- _Task brief_: A word-for-word copy of the listing is what's needed; leave out every image.

- _Recorded information_:
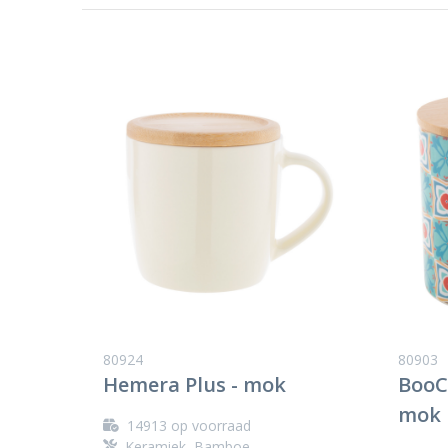
80924
80903
Hemera Plus - mok
BooC
mok
14913
op voorraad
Keramiek, Bamboe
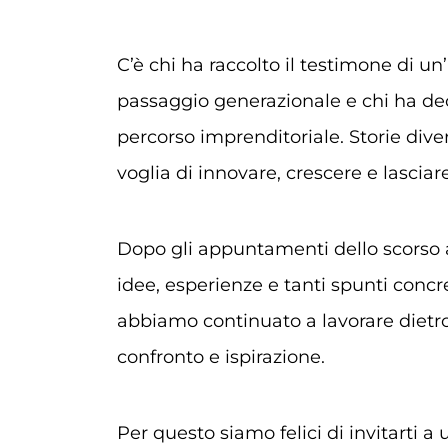
C’è chi ha raccolto il testimone di un’
passaggio generazionale e chi ha dec
percorso imprenditoriale. Storie dive
voglia di innovare, crescere e lasciare 
Dopo gli appuntamenti dello scorso 
idee, esperienze e tanti spunti concret
abbiamo continuato a lavorare dietro
confronto e ispirazione.
Per questo siamo felici di invitarti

- _Exercise solution_:
80924
80903
Hemera Plus - mok
BooC
mok
14913
op voorraad
Keramiek, Bamboe
C’è chi ha raccolto il testimone di un’
passaggio generazionale e chi ha dec
percorso imprenditoriale. Storie dive
voglia di innovare, crescere e lasciare 
Dopo gli appuntamenti dello scorso 
idee, esperienze e tanti spunti concret
abbiamo continuato a lavorare dietro
confronto e ispirazione.
Per questo siamo felici di invitarti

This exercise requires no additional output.